• [EXERCISE GOAL] Output everything in the listing exactly, with no line missing.

• [RECORDS FOR PROCESSING]

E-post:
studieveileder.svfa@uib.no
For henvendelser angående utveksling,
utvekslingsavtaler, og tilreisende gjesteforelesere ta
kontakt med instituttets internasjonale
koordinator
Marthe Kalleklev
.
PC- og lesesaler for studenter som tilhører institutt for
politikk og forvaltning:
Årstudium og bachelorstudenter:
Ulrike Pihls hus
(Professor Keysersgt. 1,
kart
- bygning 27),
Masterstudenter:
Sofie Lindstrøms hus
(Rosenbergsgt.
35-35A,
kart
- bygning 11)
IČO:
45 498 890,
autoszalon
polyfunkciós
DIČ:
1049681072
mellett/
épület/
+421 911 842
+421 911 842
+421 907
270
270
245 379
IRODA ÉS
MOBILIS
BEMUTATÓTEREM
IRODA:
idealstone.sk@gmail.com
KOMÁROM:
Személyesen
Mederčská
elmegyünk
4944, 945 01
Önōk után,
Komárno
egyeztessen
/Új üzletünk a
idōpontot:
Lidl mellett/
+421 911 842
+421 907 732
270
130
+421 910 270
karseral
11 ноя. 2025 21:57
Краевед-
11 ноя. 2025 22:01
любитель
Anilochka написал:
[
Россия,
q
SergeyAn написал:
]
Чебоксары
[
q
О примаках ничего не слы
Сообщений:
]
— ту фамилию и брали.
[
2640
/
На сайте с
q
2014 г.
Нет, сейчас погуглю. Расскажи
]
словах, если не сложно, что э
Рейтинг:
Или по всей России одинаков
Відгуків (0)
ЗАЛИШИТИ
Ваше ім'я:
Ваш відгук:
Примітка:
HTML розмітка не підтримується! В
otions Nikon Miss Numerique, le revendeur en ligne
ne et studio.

• [RESPONSE FOR THIS EXERCISE]
E-post:
studieveileder.svfa@uib.no
For henvendelser angående utveksling,
utvekslingsavtaler, og tilreisende gjesteforelesere ta
kontakt med instituttets internasjonale
koordinator
Marthe Kalleklev
.
PC- og lesesaler for studenter som tilhører institutt for
politikk og forvaltning:
Årstudium og bachelorstudenter:
Ulrike Pihls hus
(Professor Keysersgt. 1,
kart
- bygning 27),
Masterstudenter:
Sofie Lindstrøms hus
(Rosenbergsgt.
35-35A,
kart
- bygning 11)
IČO:
45 498 890,
autoszalon
polyfunkciós
DIČ:
1049681072
mellett/
épület/
+421 911 842
+421 911 842
+421 907
270
270
245 379
IRODA ÉS
MOBILIS
BEMUTATÓTEREM
IRODA:
idealstone.sk@gmail.com
KOMÁROM:
Személyesen
Mederčská
elmegyünk
4944, 945 01
Önōk után,
Komárno
egyeztessen
/Új üzletünk a
idōpontot:
Lidl mellett/
+421 911 842
+421 907 732
270
130
+421 910 270
karseral
11 ноя. 2025 21:57
Краевед-
11 ноя. 2025 22:01
любитель
Anilochka написал:
[
Россия,
q
SergeyAn написал:
]
Чебоксары
[
q
О примаках ничего не слы
Сообщений:
]
— ту фамилию и брали.
[
2640
/
На сайте с
q
2014 г.
Нет, сейчас погуглю. Расскажи
]
словах, если не сложно, что э
Рейтинг:
Или по всей России одинаков
Відгуків (0)
ЗАЛИШИТИ
Ваше ім'я:
Ваш відгук:
Примітка:
HTML розмітка не підтримується! В
otions Nikon Miss Numerique, le revendeur en ligne
ne et studio.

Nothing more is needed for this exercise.